Kalendarz
Cześć
Moją
dzisiejszą inspiracją żegnam się z DT Sklepu Ewa. Kalendarz jest dobrym
sposobem, żeby mi przypomnieć, że inspiruję Was już półtora roku.
Zleciało błyskawicznie muszę przyznać, gdyż bardzo miło się pracuje ze
wspaniałymi inspirującymi osobami oraz wprost wymarzonym szefostwem :)
Mój
kalendarz o ile przetrwa, może być używany wiele lat, gdyż miesiące na
bieżąco można sobie drukować i zmieniać wkład na aktualny.
Jak
pewnie już wiecie, można w Ewie kupić produkty Primy i właśnie papiery
tego producenta wykorzystałam w mojej pracy. Dolna warstwa to papier ze
starej kolekcji, który trzymałam na specjalne okazje (każda ma chyba
takie głęboko schowane), pięknie ukwiecony papier z dodatkiem złotych
liści pochodzi z nowej kolekcji "Lavender Frost", do ozdobienia użyłam
kwiatów z tej samej serii. Największe listki materiałowe to podbarwione
tuszem pigmentowym elementy z "Frosted Mint", kolor dość mocno został
zmieniony, ale oryginalny był zbyt żywy.
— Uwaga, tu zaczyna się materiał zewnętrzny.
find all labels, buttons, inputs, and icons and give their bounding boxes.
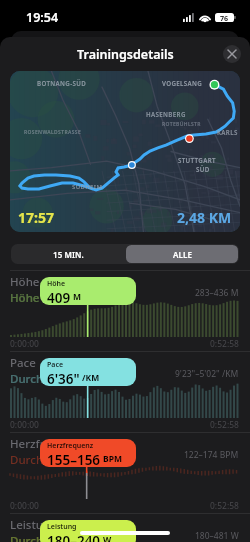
staticText: ALLE	[173, 249, 192, 260]
staticText: KARLS	[217, 128, 238, 136]
staticText: 0:00:00	[10, 419, 39, 431]
button[interactable]: Leistung	[40, 520, 136, 542]
staticText: SÜD	[196, 165, 210, 173]
staticText: Leistung	[47, 522, 77, 532]
staticText: 6'36"	[47, 370, 80, 386]
staticText: 0:52:58	[210, 338, 239, 350]
staticText: 15 MIN.	[53, 249, 84, 260]
staticText: 76	[220, 13, 229, 22]
staticText: Trainingsdetails	[77, 46, 174, 63]
button[interactable]: Karte	[10, 71, 240, 232]
staticText: 0:00:00	[10, 500, 39, 512]
staticText: Pace	[47, 360, 64, 370]
staticText: 19:54	[26, 9, 59, 26]
button[interactable]: Höhe	[40, 277, 136, 305]
staticText: Höhe	[47, 279, 66, 289]
staticText: SÜDHEIM	[72, 183, 103, 191]
staticText: 2,48 KM	[177, 208, 232, 227]
staticText: HASENBERG	[146, 110, 186, 118]
staticText: Leistung	[10, 517, 58, 533]
staticText: 180–481 W	[195, 530, 239, 542]
staticText: ROSENWALDSTRASSE	[24, 129, 82, 136]
staticText: Durchschnitt	[10, 371, 81, 387]
staticText: Durchschnitt	[10, 452, 81, 468]
staticText: Höhe	[10, 274, 40, 290]
staticText: 0:52:58	[210, 500, 239, 512]
staticText: 409	[47, 289, 71, 305]
staticText: M	[73, 291, 82, 303]
staticText: STUTTGART	[178, 156, 216, 164]
staticText: 283–436 M	[195, 287, 239, 299]
staticText: BPM	[103, 453, 122, 465]
staticText: 9'23"–5'02" /KM	[175, 368, 239, 380]
staticText: W	[103, 534, 112, 542]
button[interactable]: Schließen	[223, 45, 241, 63]
staticText: Höhe	[10, 290, 40, 306]
staticText: Pace	[10, 355, 36, 371]
staticText: ROTEBÜHLSTR	[162, 121, 201, 128]
staticText: Durchschnitt	[10, 533, 81, 542]
staticText: VOGELSANG	[162, 79, 203, 87]
staticText: 0:52:58	[210, 419, 239, 431]
button[interactable]: Pace	[40, 358, 136, 386]
button[interactable]: Herzfrequenz	[40, 439, 136, 467]
button[interactable]: 15 MIN.	[11, 244, 125, 264]
staticText: Herzfrequenz	[47, 441, 94, 451]
staticText: 17:57	[18, 208, 54, 227]
staticText: Herzfrequenz	[10, 436, 85, 452]
staticText: 0:00:00	[10, 338, 39, 350]
staticText: BOTNANG-SÜD	[37, 79, 87, 87]
staticText: 122–174 BPM	[184, 449, 239, 461]
staticText: 155–156	[47, 451, 101, 467]
button[interactable]: ALLE	[126, 245, 238, 263]
staticText: 180–240	[47, 532, 101, 542]
staticText: /KM	[82, 372, 100, 384]
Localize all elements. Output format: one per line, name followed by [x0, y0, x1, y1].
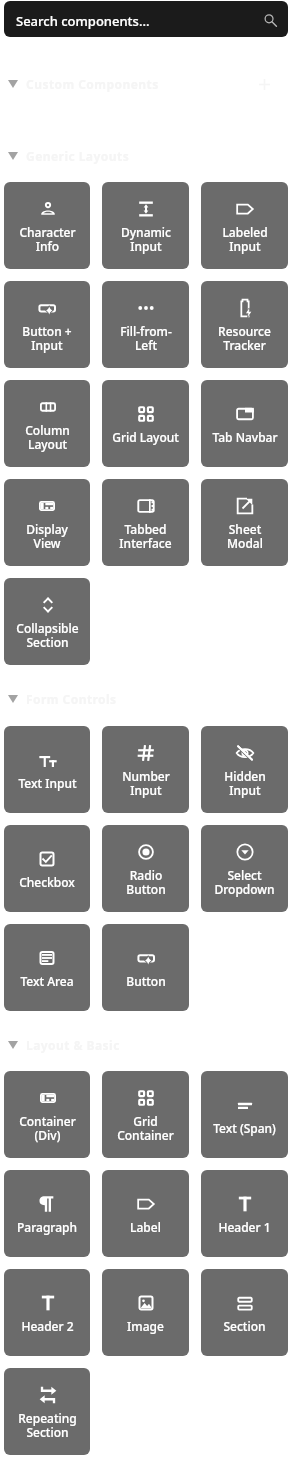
button[interactable]: Dynamic Input [102, 182, 189, 269]
staticText: Text Input [18, 775, 77, 791]
staticText: Container (Div) [19, 1113, 76, 1144]
staticText: Layout & Basic [26, 1037, 120, 1053]
staticText: Resource Tracker [218, 323, 271, 354]
staticText: Select Dropdown [214, 867, 275, 898]
button[interactable]: Form Controls [0, 682, 293, 716]
staticText: Radio Button [126, 867, 166, 898]
button[interactable]: Text Area [4, 924, 90, 1011]
button[interactable]: Section [201, 1269, 288, 1356]
staticText: Dynamic Input [121, 224, 171, 255]
button[interactable]: Radio Button [102, 825, 189, 912]
button[interactable]: Header 1 [201, 1170, 288, 1257]
button[interactable]: Button + Input [4, 281, 90, 368]
button[interactable]: Number Input [102, 726, 189, 813]
staticText: Text (Span) [213, 1120, 276, 1136]
staticText: Hidden Input [224, 768, 266, 799]
button[interactable]: Collapsible Section [4, 578, 90, 665]
button[interactable]: Tabbed Interface [102, 479, 189, 566]
button[interactable]: Image [102, 1269, 189, 1356]
staticText: Paragraph [17, 1219, 77, 1235]
button[interactable]: Layout & Basic [0, 1028, 293, 1062]
staticText: Repeating Section [18, 1410, 77, 1441]
staticText: Fill-from- Left [120, 323, 172, 354]
button[interactable]: Select Dropdown [201, 825, 288, 912]
staticText: Grid Container [117, 1113, 174, 1144]
button[interactable]: Display View [4, 479, 90, 566]
button[interactable]: Text Input [4, 726, 90, 813]
staticText: Section [223, 1318, 266, 1334]
staticText: Custom Components [26, 76, 159, 92]
staticText: Label [130, 1219, 161, 1235]
staticText: Checkbox [19, 874, 75, 890]
staticText: Tab Navbar [212, 429, 278, 445]
staticText: Character Info [19, 224, 76, 255]
staticText: Text Area [20, 973, 74, 989]
staticText: Header 2 [21, 1318, 74, 1334]
staticText: Button [126, 973, 166, 989]
button[interactable]: Tab Navbar [201, 380, 288, 467]
other: Search [263, 13, 278, 28]
button[interactable]: Search components... [4, 1, 288, 37]
staticText: Form Controls [26, 691, 117, 707]
button[interactable]: Labeled Input [201, 182, 288, 269]
button[interactable]: Repeating Section [4, 1368, 90, 1455]
staticText: Tabbed Interface [119, 521, 172, 552]
button[interactable]: Paragraph [4, 1170, 90, 1257]
staticText: Generic Layouts [26, 148, 130, 164]
button[interactable]: Grid Container [102, 1071, 189, 1158]
staticText: Display View [26, 521, 68, 552]
button[interactable]: Column Layout [4, 380, 90, 467]
button[interactable]: Resource Tracker [201, 281, 288, 368]
button[interactable]: Button [102, 924, 189, 1011]
staticText: Header 1 [218, 1219, 271, 1235]
button[interactable]: Header 2 [4, 1269, 90, 1356]
button[interactable]: Checkbox [4, 825, 90, 912]
button[interactable]: Container (Div) [4, 1071, 90, 1158]
button[interactable]: Grid Layout [102, 380, 189, 467]
staticText: Number Input [122, 768, 170, 799]
staticText: Button + Input [22, 323, 72, 354]
button[interactable]: Character Info [4, 182, 90, 269]
staticText: Search components... [16, 12, 150, 30]
staticText: Column Layout [25, 422, 70, 453]
button[interactable]: Label [102, 1170, 189, 1257]
button[interactable]: Custom Components [0, 67, 293, 101]
staticText: Collapsible Section [16, 620, 79, 651]
button[interactable]: Fill-from- Left [102, 281, 189, 368]
button[interactable]: Text (Span) [201, 1071, 288, 1158]
staticText: Image [127, 1318, 164, 1334]
staticText: Labeled Input [222, 224, 268, 255]
button[interactable]: Sheet Modal [201, 479, 288, 566]
staticText: Grid Layout [112, 429, 179, 445]
button[interactable]: Hidden Input [201, 726, 288, 813]
staticText: Sheet Modal [227, 521, 263, 552]
button[interactable]: Generic Layouts [0, 139, 293, 173]
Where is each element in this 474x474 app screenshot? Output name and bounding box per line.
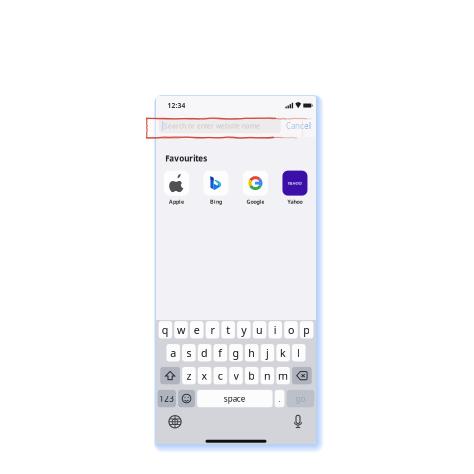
button[interactable]: b <box>245 367 258 384</box>
button[interactable]: p <box>300 321 313 338</box>
button[interactable]: q <box>159 321 172 338</box>
staticText: d <box>201 346 208 360</box>
button[interactable]: Delete <box>292 367 312 384</box>
button[interactable]: r <box>206 321 219 338</box>
button[interactable]: a <box>166 344 180 362</box>
staticText: o <box>288 323 294 337</box>
button[interactable]: Shift <box>160 367 180 384</box>
button[interactable]: y <box>237 321 251 338</box>
button[interactable]: u <box>253 321 266 338</box>
staticText: y <box>241 323 246 337</box>
staticText: g <box>232 346 240 360</box>
button[interactable]: c <box>214 367 227 384</box>
button[interactable]: Bing <box>199 171 233 205</box>
staticText: r <box>210 323 214 337</box>
button[interactable]: o <box>284 321 298 338</box>
button[interactable]: x <box>198 367 211 384</box>
button[interactable]: Cancel <box>286 121 311 131</box>
button[interactable]: v <box>229 367 243 384</box>
staticText: Apple <box>169 198 184 205</box>
button[interactable]: YAHOO! <box>278 171 312 205</box>
button[interactable]: z <box>182 367 196 384</box>
staticText: Search or enter website name <box>164 122 260 130</box>
staticText: l <box>297 346 300 360</box>
button[interactable]: e <box>190 321 204 338</box>
staticText: Yahoo <box>288 198 302 205</box>
staticText: 123 <box>159 393 174 404</box>
staticText: a <box>170 346 176 360</box>
staticText: u <box>256 323 263 337</box>
staticText: space <box>224 393 246 404</box>
button[interactable]: Switch keyboard <box>164 415 186 429</box>
staticText: k <box>280 346 286 360</box>
button[interactable]: Search or enter website name <box>159 119 281 133</box>
staticText: b <box>248 369 255 383</box>
button[interactable]: h <box>245 344 258 362</box>
button[interactable]: s <box>182 344 196 362</box>
button[interactable]: l <box>292 344 306 362</box>
button[interactable]: f <box>214 344 227 362</box>
button[interactable]: Emoji <box>178 390 195 407</box>
button[interactable]: d <box>198 344 211 362</box>
staticText: go <box>296 393 306 404</box>
button[interactable]: Apple <box>160 171 193 205</box>
staticText: v <box>234 369 238 383</box>
staticText: 12:34 <box>167 101 185 110</box>
button[interactable]: k <box>276 344 290 362</box>
button[interactable]: Dictation <box>287 415 309 429</box>
staticText: w <box>177 323 185 337</box>
button[interactable]: n <box>261 367 274 384</box>
staticText: j <box>266 346 269 360</box>
button[interactable]: m <box>276 367 290 384</box>
staticText: x <box>202 369 208 383</box>
staticText: t <box>226 323 230 337</box>
staticText: q <box>162 323 169 337</box>
staticText: p <box>303 323 310 337</box>
button[interactable]: . <box>275 390 284 407</box>
staticText: m <box>278 369 288 383</box>
button[interactable]: w <box>174 321 188 338</box>
staticText: Bing <box>210 198 222 205</box>
button[interactable]: g <box>229 344 243 362</box>
staticText: c <box>218 369 223 383</box>
button[interactable]: space <box>197 390 272 407</box>
staticText: . <box>279 393 281 404</box>
staticText: e <box>194 323 200 337</box>
staticText: Google <box>246 198 264 205</box>
staticText: i <box>274 323 277 337</box>
staticText: h <box>248 346 255 360</box>
staticText: s <box>186 346 191 360</box>
staticText: YAHOO! <box>288 180 302 186</box>
button[interactable]: 123 <box>158 390 176 407</box>
button[interactable]: go <box>287 390 314 407</box>
staticText: n <box>264 369 271 383</box>
staticText: Favourites <box>165 153 207 164</box>
staticText: z <box>186 369 191 383</box>
button[interactable]: j <box>261 344 274 362</box>
staticText: f <box>218 346 222 360</box>
button[interactable]: t <box>221 321 235 338</box>
button[interactable]: Google <box>239 171 272 205</box>
staticText: Cancel <box>286 121 311 131</box>
button[interactable]: i <box>268 321 282 338</box>
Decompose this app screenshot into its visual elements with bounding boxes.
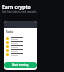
button[interactable]: [6, 40, 35, 44]
staticText: Earn crypto: [2, 4, 31, 11]
button[interactable]: [6, 36, 35, 40]
staticText: Start earning: [12, 63, 29, 67]
button[interactable]: [6, 48, 35, 52]
button[interactable]: [6, 52, 35, 56]
button[interactable]: [6, 44, 35, 48]
staticText: Get free tokens and rewards: [2, 10, 37, 14]
staticText: Tasks: [6, 30, 14, 34]
button[interactable]: Start earning: [4, 62, 37, 68]
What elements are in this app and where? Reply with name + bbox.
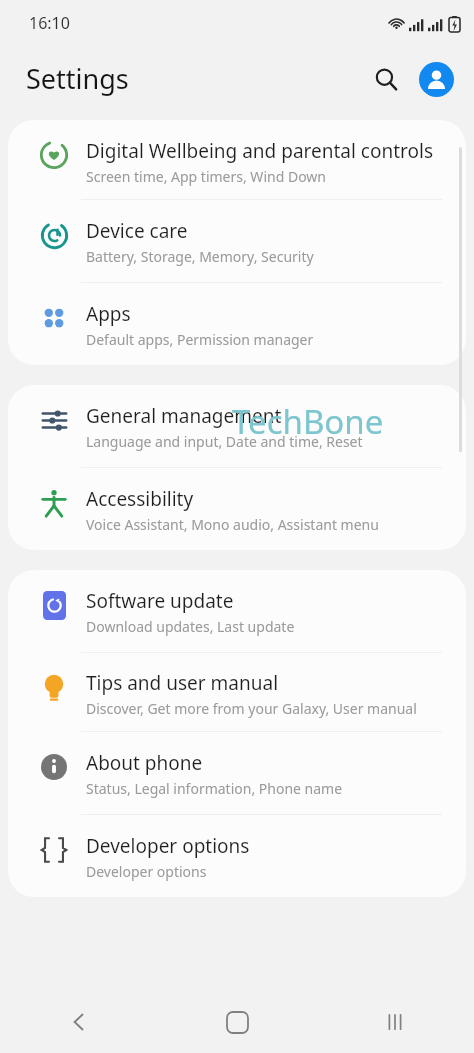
staticText: Language and input, Date and time, Reset: [86, 432, 363, 451]
button[interactable]: Accessibility: [8, 468, 466, 550]
button[interactable]: About phone: [8, 732, 466, 814]
staticText: Developer options: [86, 833, 250, 859]
staticText: Status, Legal information, Phone name: [86, 779, 343, 798]
staticText: Tips and user manual: [86, 670, 279, 696]
button[interactable]: Account: [414, 57, 458, 101]
button[interactable]: General management: [8, 385, 466, 467]
staticText: Voice Assistant, Mono audio, Assistant m…: [86, 515, 379, 534]
staticText: Discover, Get more from your Galaxy, Use…: [86, 699, 417, 718]
button[interactable]: Digital Wellbeing and parental controls: [8, 120, 466, 199]
staticText: General management: [86, 403, 282, 429]
button[interactable]: Home: [158, 991, 316, 1053]
button[interactable]: Recent apps: [316, 991, 474, 1053]
staticText: Accessibility: [86, 486, 194, 512]
staticText: Screen time, App timers, Wind Down: [86, 167, 326, 186]
button[interactable]: Developer options: [8, 815, 466, 897]
staticText: Digital Wellbeing and parental controls: [86, 138, 434, 164]
staticText: Battery, Storage, Memory, Security: [86, 247, 314, 266]
button[interactable]: Software update: [8, 570, 466, 652]
staticText: TechBone: [232, 399, 384, 444]
staticText: Developer options: [86, 862, 207, 881]
button[interactable]: Tips and user manual: [8, 653, 466, 731]
button[interactable]: Back: [0, 991, 158, 1053]
staticText: About phone: [86, 750, 203, 776]
staticText: Apps: [86, 301, 131, 327]
button[interactable]: Apps: [8, 283, 466, 365]
staticText: Download updates, Last update: [86, 617, 295, 636]
button[interactable]: Search: [364, 57, 408, 101]
staticText: Software update: [86, 588, 234, 614]
staticText: Default apps, Permission manager: [86, 330, 314, 349]
staticText: Device care: [86, 218, 188, 244]
staticText: 16:10: [29, 12, 70, 34]
staticText: Settings: [26, 60, 129, 97]
button[interactable]: Device care: [8, 200, 466, 282]
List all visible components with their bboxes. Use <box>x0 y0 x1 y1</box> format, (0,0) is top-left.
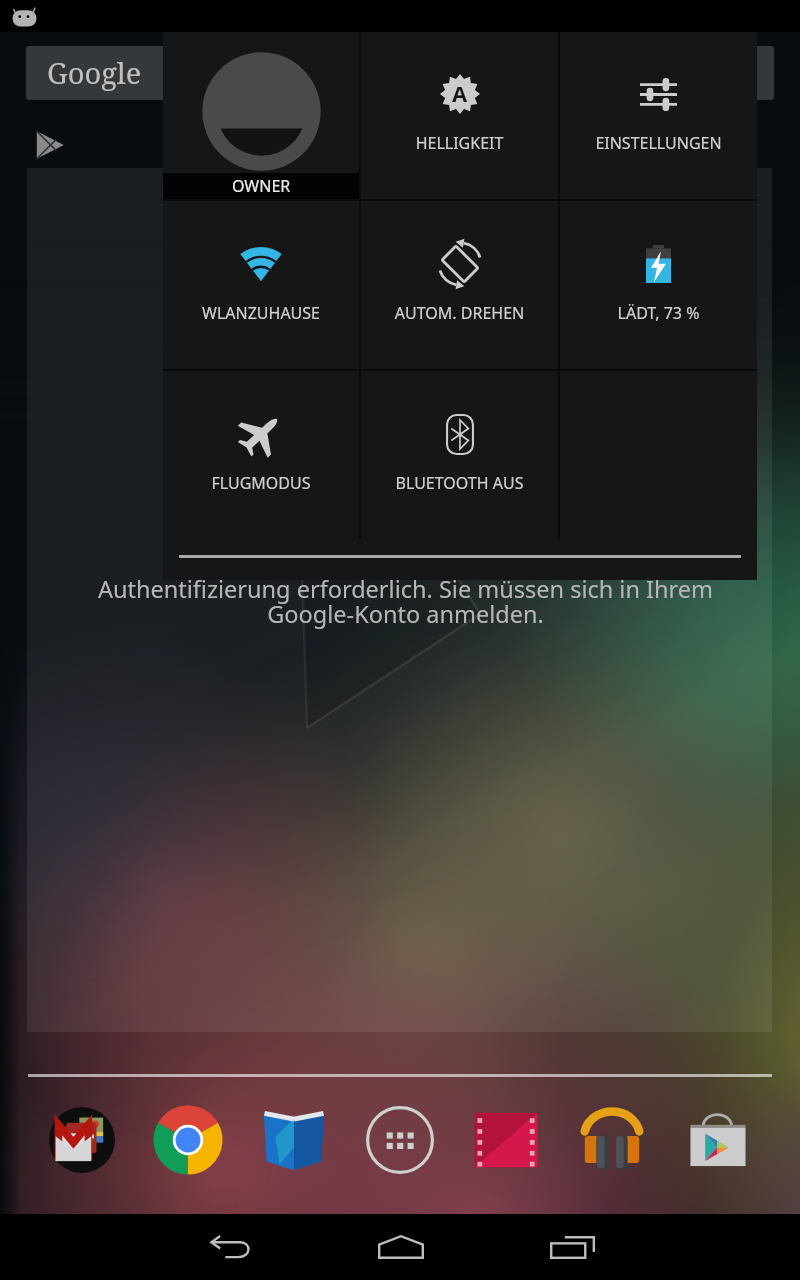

Cały mój kalendarz jest lekko
tuszowany, nawet nie pominęłam największej róży.
Złote
gałązki wycięłam wykrojnikiem Agaterii i można je dostać w komplecie z
wiankiem, a stanowią świetne uzupełnienie każdej kompozycji kwiatowej.
Niedawno pojawiło się z sklepie sporo elementów metalowych, co przypomniało mi, że mam gdzieś zagrzebane swoje i mogłabym użyć.
Jeśli
chodzi o samą konstrukcję kalendarza, to jest to taka większa baza jak
na kartkę, otwierana, dlatego można go postawić wygodnie na biurku.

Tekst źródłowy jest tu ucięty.